About actually making a final product… I’ve been looking into various ways to connect it. The pitch of the display connector is kinda small, so it may be tough, but I’m thinking of trying a PCB with a bunch of vias in a row (staggered) which I can cut in half and solder to the display connector pattern (like the quicksolder modchips), and then pass that through to the top where I’d resolder the original connector back on. Unfortunately, I doubt there’d be a “cheap” option… I think the parts alone are gonna be at least $50 (and the PCB probably won’t be cheap since it’ll likely be at least 6 layers and fine pitch). If I get VGA working, there’s no reason I couldn’t add it and allow a switch on the fly… it might make sense to have one external connector that everything outputs through (like a VGA connector with a TV dongle that plugs into the same connector).

That’d be cool to allow color adjustment, similar to the super gameboy, but I’m not sure how realistic it would be to add it. To change color on the TV, you need to adjust the phase of the chroma signal. That’s handled digitally, so the adjustment would have to control a signal inside the FPGA. The other problem is that different amplitudes of the luma signal are needed for different colors. Red and Blue both use low amplitudes (like shown here: http://www.tri-sysdesigns.com/Pages/Articles/Black_is_Black/Components/COLOR_BARSv2.gif ), but other colors would require higher amplitudes, and more pins to create the proper voltage. So basically, the user would have to tell the FPGA what color it wanted, and then it’d have to make the proper amplitude and phase shift adjustments… and really, I don’t want to deal with that 😛 . There’d be too many buttons and switches for the user to control, and really just add more complexity than it needs.
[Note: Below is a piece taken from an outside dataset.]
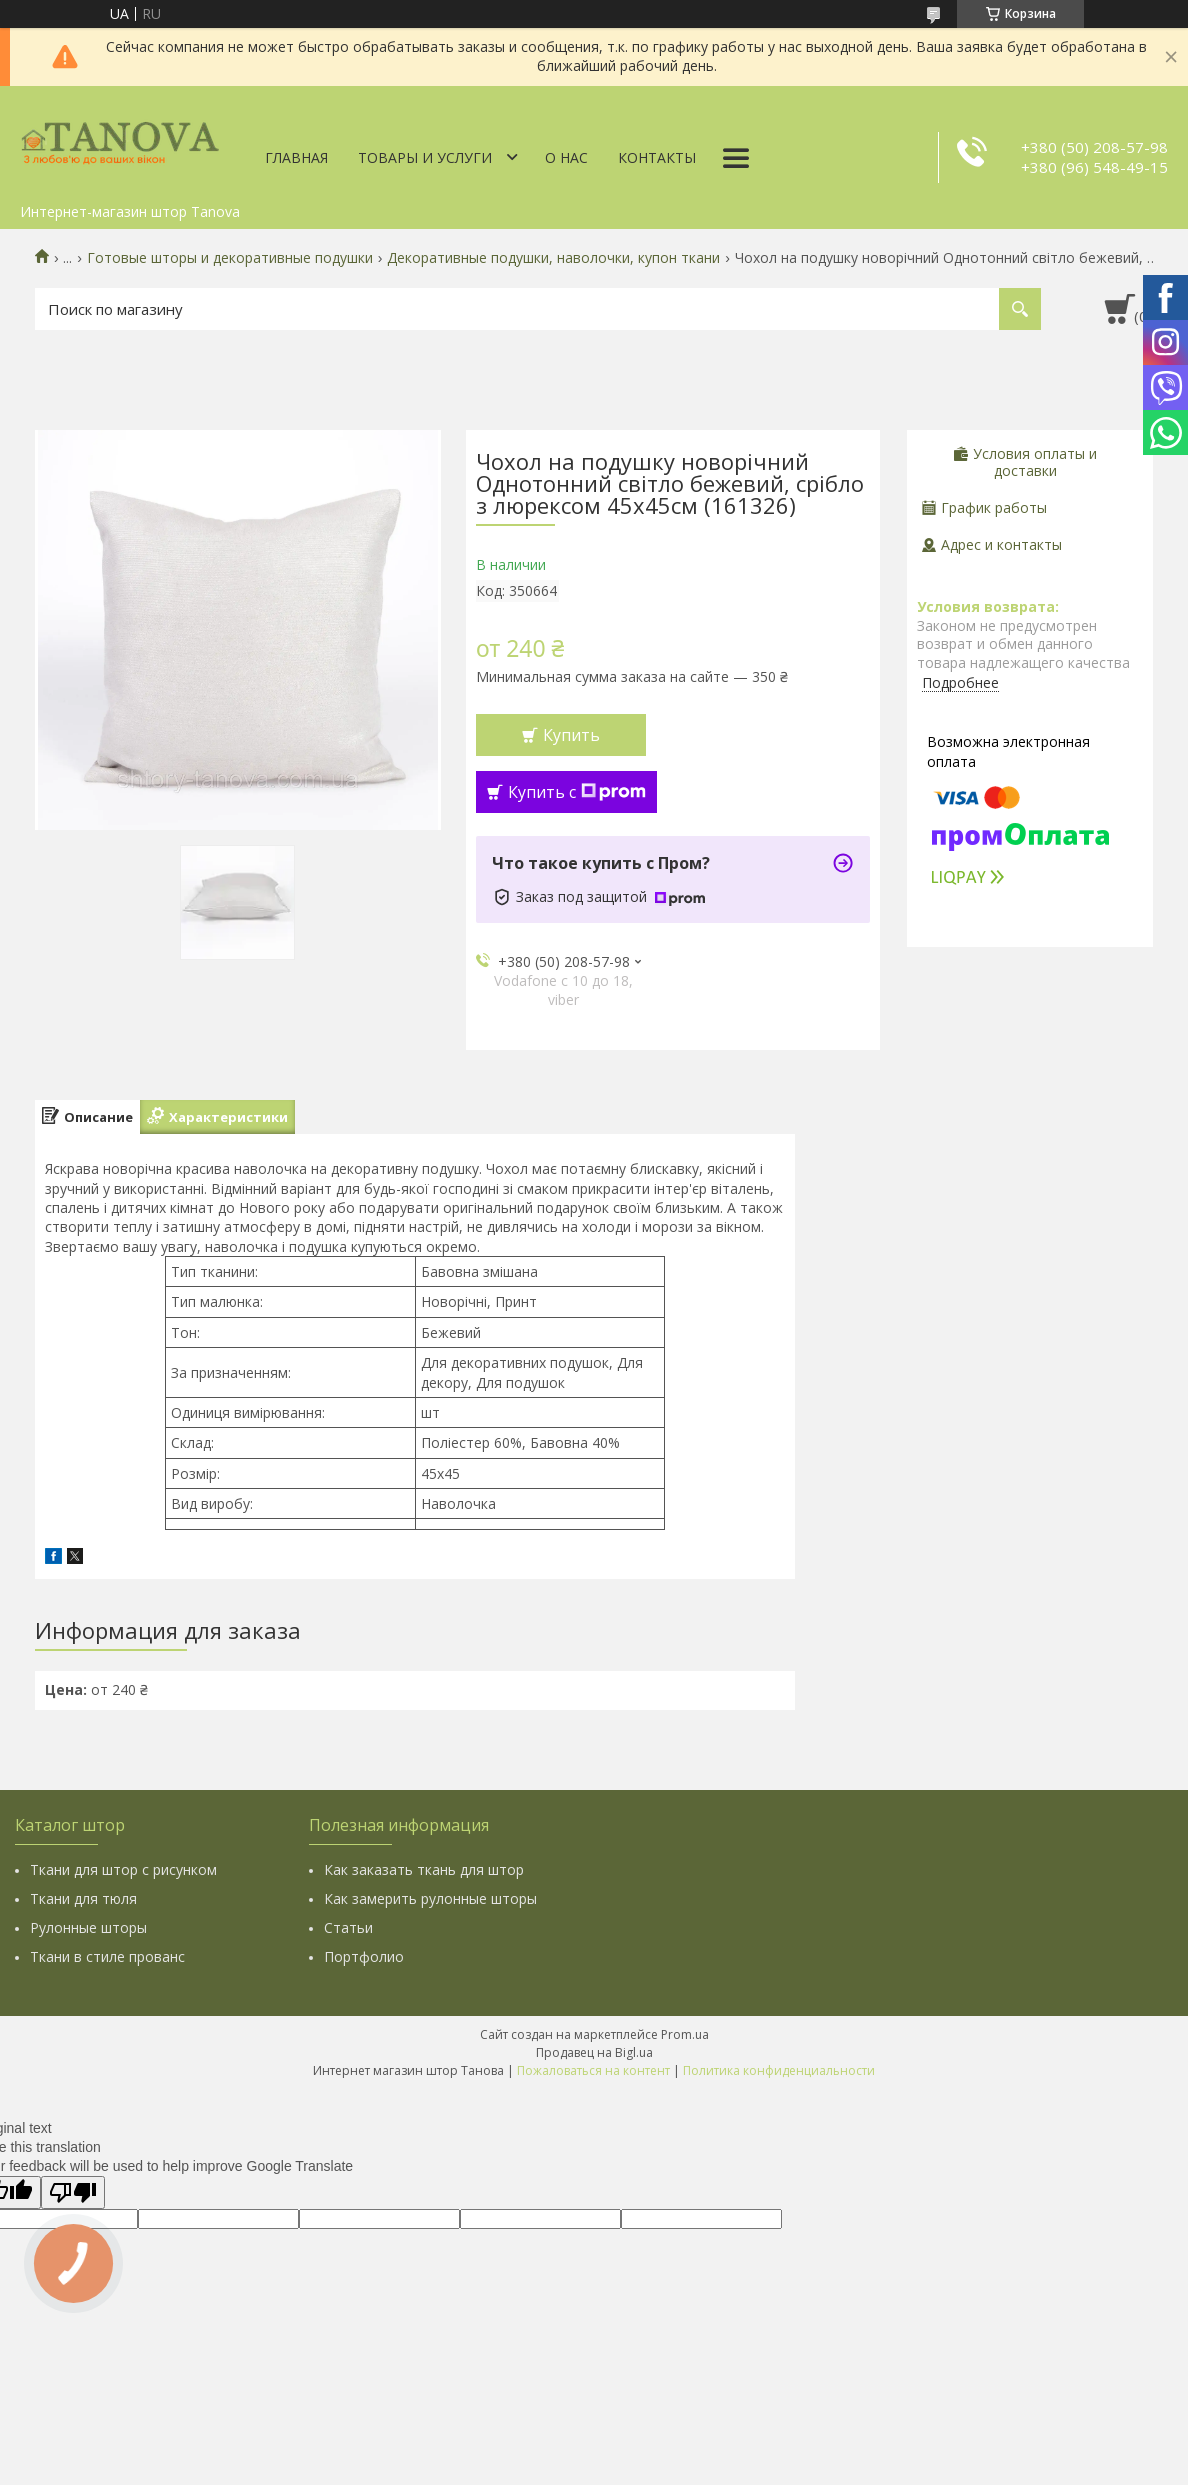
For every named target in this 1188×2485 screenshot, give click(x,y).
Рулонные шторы (88, 1927)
I haven’t done green/magenta anaglyph… I don’t even have a good pair of red/blue anaglyph glasses 😉 .

DogP

It runs at full frame rate… the only problem is that the the TV refreshes at 60Hz and the VB refreshes at 50Hz, so of course you get diagonal lines in bright flashes because they’re not in sync. You should be able to perfectly sync it w/ PAL and VGA, and some TVs can handle NTSC at 50Hz, but it’s not noticable at all during normal gameplay, and it’s not a big deal when there’s flashes, so I’m not too worried about it.

The biggest problem is the crappy color bandwidth which only really lets you display ~160 horizontal color pixels, so red/blue doesn’t look very good. It looks really good in B/W w/ the shutter glasses though.